** Task directions **
Consider the listing below. Extract exactly the lines from the line containing "What do you see at coordinates (778, 1971)" to the line containing "Image resolution: width=360", both included.
══════════
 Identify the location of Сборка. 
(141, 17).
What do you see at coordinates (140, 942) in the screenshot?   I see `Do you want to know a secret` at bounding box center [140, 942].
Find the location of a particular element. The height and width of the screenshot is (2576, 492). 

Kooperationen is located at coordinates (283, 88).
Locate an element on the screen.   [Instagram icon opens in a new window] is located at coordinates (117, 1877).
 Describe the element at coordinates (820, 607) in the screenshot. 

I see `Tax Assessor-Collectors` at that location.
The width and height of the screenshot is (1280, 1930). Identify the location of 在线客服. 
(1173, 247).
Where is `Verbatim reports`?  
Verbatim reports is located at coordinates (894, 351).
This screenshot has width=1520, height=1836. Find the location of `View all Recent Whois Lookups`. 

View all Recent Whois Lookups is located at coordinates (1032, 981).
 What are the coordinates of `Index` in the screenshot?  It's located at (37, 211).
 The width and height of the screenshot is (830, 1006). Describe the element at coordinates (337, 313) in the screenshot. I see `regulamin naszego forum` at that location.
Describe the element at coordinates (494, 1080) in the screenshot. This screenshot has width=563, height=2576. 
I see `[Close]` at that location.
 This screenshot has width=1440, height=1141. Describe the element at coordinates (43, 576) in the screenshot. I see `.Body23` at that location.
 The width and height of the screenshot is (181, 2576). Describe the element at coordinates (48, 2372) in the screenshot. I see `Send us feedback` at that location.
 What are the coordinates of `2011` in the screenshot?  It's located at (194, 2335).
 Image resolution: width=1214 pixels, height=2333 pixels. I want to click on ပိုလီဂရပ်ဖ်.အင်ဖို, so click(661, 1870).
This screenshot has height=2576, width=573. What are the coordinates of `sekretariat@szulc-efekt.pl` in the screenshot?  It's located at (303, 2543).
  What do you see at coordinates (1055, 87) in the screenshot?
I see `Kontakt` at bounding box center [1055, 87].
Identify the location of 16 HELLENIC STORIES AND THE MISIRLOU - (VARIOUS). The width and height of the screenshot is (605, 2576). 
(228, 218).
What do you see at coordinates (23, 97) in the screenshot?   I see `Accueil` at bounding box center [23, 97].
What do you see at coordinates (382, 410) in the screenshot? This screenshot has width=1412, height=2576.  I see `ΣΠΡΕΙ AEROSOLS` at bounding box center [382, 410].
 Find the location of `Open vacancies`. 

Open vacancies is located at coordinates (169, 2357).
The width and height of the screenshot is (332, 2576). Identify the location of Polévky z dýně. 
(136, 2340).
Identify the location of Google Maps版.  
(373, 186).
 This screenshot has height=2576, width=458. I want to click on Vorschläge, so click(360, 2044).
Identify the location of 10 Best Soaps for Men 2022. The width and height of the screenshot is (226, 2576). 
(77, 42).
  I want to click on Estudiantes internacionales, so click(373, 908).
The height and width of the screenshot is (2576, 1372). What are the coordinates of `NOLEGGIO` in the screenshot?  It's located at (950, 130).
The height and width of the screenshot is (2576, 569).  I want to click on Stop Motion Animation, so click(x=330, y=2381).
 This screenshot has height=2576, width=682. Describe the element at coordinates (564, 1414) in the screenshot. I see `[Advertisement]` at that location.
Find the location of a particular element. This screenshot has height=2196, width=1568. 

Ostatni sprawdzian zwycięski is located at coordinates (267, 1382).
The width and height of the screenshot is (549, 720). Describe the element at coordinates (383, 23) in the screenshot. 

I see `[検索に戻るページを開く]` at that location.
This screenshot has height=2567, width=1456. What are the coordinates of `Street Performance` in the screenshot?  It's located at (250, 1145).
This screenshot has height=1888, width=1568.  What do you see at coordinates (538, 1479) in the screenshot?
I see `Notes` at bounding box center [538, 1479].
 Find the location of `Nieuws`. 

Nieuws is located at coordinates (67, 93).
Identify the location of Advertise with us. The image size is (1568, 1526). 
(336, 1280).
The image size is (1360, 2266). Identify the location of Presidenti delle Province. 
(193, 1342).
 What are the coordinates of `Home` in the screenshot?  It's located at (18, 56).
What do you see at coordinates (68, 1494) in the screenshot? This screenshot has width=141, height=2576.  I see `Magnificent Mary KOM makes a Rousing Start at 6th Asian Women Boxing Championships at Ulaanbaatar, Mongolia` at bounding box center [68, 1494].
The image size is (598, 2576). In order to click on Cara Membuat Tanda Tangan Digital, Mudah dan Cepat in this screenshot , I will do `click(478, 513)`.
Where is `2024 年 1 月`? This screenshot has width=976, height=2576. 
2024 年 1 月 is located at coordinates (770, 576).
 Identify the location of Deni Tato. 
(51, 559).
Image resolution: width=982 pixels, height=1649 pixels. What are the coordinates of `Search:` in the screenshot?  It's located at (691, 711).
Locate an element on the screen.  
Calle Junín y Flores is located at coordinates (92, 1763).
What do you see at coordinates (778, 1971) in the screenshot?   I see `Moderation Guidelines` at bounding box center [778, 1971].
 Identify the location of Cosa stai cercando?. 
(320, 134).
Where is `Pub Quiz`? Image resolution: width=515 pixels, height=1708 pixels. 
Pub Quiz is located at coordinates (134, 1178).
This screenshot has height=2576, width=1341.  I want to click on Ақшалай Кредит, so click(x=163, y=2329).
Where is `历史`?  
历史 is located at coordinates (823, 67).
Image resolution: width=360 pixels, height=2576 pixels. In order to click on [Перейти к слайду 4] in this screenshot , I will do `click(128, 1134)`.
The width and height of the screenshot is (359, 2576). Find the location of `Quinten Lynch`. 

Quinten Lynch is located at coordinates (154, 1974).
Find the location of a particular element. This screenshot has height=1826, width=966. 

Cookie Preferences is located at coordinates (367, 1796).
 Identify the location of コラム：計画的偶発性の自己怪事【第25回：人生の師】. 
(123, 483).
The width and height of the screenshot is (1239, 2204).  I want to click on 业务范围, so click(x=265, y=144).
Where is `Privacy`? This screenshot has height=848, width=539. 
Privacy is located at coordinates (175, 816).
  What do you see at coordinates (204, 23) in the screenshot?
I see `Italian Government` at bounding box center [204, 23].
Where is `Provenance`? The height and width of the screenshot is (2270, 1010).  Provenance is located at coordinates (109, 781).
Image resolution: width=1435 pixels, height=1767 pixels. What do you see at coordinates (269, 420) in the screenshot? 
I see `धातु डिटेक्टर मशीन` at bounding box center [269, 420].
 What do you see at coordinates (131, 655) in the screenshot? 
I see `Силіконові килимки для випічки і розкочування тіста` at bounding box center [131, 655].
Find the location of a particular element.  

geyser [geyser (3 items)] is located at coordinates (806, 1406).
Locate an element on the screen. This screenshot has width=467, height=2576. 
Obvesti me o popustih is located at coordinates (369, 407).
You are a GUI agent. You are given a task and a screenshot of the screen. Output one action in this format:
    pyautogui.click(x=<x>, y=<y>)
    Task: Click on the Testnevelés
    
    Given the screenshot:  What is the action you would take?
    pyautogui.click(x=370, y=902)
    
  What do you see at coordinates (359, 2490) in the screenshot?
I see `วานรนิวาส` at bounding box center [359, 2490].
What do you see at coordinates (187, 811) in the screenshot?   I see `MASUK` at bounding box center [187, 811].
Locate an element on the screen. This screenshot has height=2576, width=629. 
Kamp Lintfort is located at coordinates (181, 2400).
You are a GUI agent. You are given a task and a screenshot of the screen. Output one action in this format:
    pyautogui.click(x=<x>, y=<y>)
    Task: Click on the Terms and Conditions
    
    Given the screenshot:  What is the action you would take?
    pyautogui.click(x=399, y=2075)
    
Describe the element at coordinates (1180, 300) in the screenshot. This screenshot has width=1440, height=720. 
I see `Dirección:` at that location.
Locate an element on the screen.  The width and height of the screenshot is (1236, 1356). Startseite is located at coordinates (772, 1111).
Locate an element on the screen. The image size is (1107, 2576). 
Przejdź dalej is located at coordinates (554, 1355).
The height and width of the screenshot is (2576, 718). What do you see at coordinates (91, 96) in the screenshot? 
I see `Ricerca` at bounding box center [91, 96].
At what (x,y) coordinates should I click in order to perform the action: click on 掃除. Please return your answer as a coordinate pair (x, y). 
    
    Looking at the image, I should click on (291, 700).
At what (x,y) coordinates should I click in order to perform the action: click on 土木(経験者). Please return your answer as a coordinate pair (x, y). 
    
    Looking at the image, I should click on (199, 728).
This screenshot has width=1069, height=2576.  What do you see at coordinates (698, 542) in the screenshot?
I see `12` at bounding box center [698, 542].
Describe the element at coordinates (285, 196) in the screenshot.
══════════
** Task result **
What do you see at coordinates (778, 1971) in the screenshot?   I see `Moderation Guidelines` at bounding box center [778, 1971].
 Identify the location of Cosa stai cercando?. 
(320, 134).
Where is `Pub Quiz`? Image resolution: width=515 pixels, height=1708 pixels. 
Pub Quiz is located at coordinates (134, 1178).
This screenshot has height=2576, width=1341.  I want to click on Ақшалай Кредит, so click(x=163, y=2329).
Where is `历史`?  
历史 is located at coordinates (823, 67).
Image resolution: width=360 pixels, height=2576 pixels. In order to click on [Перейти к слайду 4] in this screenshot , I will do `click(128, 1134)`.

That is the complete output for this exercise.